DATA SECTION

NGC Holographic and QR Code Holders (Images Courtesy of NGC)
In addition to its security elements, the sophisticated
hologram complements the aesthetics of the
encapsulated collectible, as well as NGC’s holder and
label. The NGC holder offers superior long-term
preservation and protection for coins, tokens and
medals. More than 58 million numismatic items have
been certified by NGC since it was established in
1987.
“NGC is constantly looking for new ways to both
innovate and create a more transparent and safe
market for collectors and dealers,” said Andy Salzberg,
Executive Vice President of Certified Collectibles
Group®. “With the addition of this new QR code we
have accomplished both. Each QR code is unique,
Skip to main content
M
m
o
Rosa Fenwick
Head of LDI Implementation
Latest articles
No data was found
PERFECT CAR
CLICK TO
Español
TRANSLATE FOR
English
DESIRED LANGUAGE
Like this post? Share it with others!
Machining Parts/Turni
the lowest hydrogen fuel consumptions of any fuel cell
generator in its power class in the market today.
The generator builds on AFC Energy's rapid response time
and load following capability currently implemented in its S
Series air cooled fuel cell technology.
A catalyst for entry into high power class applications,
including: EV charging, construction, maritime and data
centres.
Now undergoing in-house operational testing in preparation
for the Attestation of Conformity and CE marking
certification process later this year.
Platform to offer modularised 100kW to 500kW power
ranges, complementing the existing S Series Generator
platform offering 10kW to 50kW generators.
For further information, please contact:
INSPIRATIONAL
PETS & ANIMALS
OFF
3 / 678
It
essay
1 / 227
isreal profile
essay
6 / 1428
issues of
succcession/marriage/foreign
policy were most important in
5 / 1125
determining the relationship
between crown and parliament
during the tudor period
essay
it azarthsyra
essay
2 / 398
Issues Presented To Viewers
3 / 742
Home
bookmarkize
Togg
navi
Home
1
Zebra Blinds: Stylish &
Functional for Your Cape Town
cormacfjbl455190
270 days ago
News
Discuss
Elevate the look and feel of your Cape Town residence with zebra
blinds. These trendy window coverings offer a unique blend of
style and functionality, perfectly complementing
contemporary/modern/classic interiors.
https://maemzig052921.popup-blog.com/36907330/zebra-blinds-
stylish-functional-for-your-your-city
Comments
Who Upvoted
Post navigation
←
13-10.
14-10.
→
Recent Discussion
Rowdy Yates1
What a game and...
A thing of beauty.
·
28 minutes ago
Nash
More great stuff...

WHAT THE TASK ASKS
Considering only the material above, set down every line from the one with "medals. More than" to the one with "and load following", inclusive, exactly as written.

SOLUTION FOR THIS TASK
medals. More than 58 million numismatic items have
been certified by NGC since it was established in
1987.
“NGC is constantly looking for new ways to both
innovate and create a more transparent and safe
market for collectors and dealers,” said Andy Salzberg,
Executive Vice President of Certified Collectibles
Group®. “With the addition of this new QR code we
have accomplished both. Each QR code is unique,
Skip to main content
M
m
o
Rosa Fenwick
Head of LDI Implementation
Latest articles
No data was found
PERFECT CAR
CLICK TO
Español
TRANSLATE FOR
English
DESIRED LANGUAGE
Like this post? Share it with others!
Machining Parts/Turni
the lowest hydrogen fuel consumptions of any fuel cell
generator in its power class in the market today.
The generator builds on AFC Energy's rapid response time
and load following capability currently implemented in its S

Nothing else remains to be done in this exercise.